- Work instruction:
Report, in full, each line of the material below in which the string "Бьянка" occurs.
[Listed records Boundary: Start]
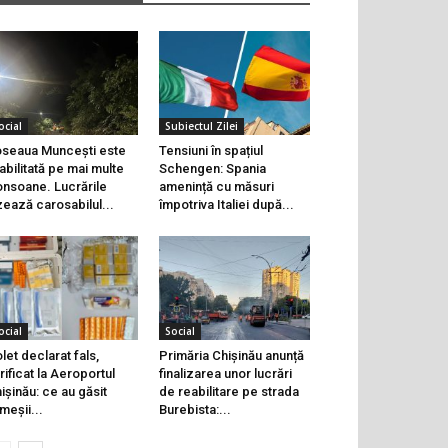
ocial
Subiectul Zilei
seaua Muncești este
Tensiuni în spațiul
abilitată pe mai multe
Schengen: Spania
onsoane. Lucrările
amenință cu măsuri
zează carosabilul...
împotriva Italiei după...
ocial
Social
let declarat fals,
Primăria Chișinău anunță
rificat la Aeroportul
finalizarea unor lucrări
ișinău: ce au găsit
de reabilitare pe strada
meșii...
Burebista:...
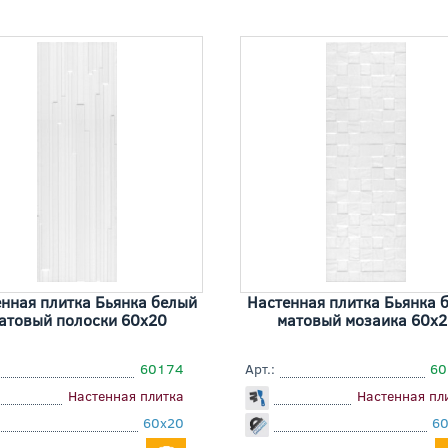
нная плитка Бьянка белый
Настенная плитка Бьянка 
атовый полоски 60x20
матовый мозаика 60x2
60174
Арт.:
60
Настенная плитка
Настенная пл
60x20
6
[Listed records Boundary: End]
- Answer to this exercise:
нная плитка Бьянка белый
Настенная плитка Бьянка 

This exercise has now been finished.